House - 18th/19th century, Roskeen, Co. Tipperary
Co. Tipperary |
House
At Roskeen in County Tipperary, there are, in effect, two ruins for the price of one, and their relationship to each other is pleasingly ambiguous.
The standing house on the site dates to the nineteenth century, but to its south sits the shell of a second structure, with original brick window surrounds still visible, that was apparently never finished at all.

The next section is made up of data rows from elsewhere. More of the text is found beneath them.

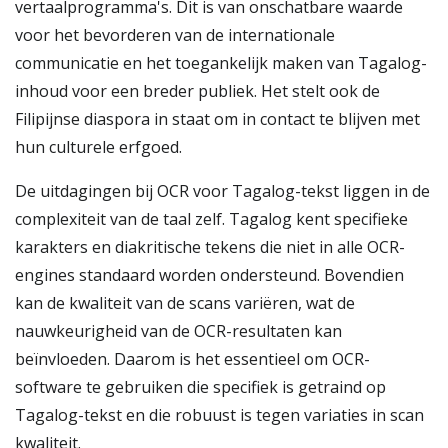
vertaalprogramma's. Dit is van onschatbare waarde
voor het bevorderen van de internationale
communicatie en het toegankelijk maken van Tagalog-
inhoud voor een breder publiek. Het stelt ook de
Filipijnse diaspora in staat om in contact te blijven met
hun culturele erfgoed.
De uitdagingen bij OCR voor Tagalog-tekst liggen in de
complexiteit van de taal zelf. Tagalog kent specifieke
karakters en diakritische tekens die niet in alle OCR-
engines standaard worden ondersteund. Bovendien
kan de kwaliteit van de scans variëren, wat de
nauwkeurigheid van de OCR-resultaten kan
beïnvloeden. Daarom is het essentieel om OCR-
software te gebruiken die specifiek is getraind op
Tagalog-tekst en die robuust is tegen variaties in scan
kwaliteit.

The site has carried a sense of incompleteness for quite some time. Around 1840, the Ordnance Survey Namebooks, compiled by John O'Donovan and his colleagues during their meticulous townland-by-townland survey of Ireland, recorded "the ruins of an old manor house" at Roskeen. That description suggests the present nineteenth-century house was already standing by then, while the older fabric had already fallen into decay. The ruined structure to the south complicates the picture further. According to the landowner, it is actually later in date than the main house, meaning someone began building a second dwelling at Roskeen after the first was already established, then abandoned the project before it was ever habitable. Brick window surrounds, a relatively refined finishing detail, were already in place when work stopped, which makes the abandonment feel abrupt rather than gradual.
What remains is a small layered puzzle: a nineteenth-century house occupying a site where a manor once stood, with the ghost of an unfinished successor sitting quietly beside it. The reasons the second building was never completed are unrecorded, but the brick surrounds, framing nothing, give the southern ruin a particular quality of suspended intention.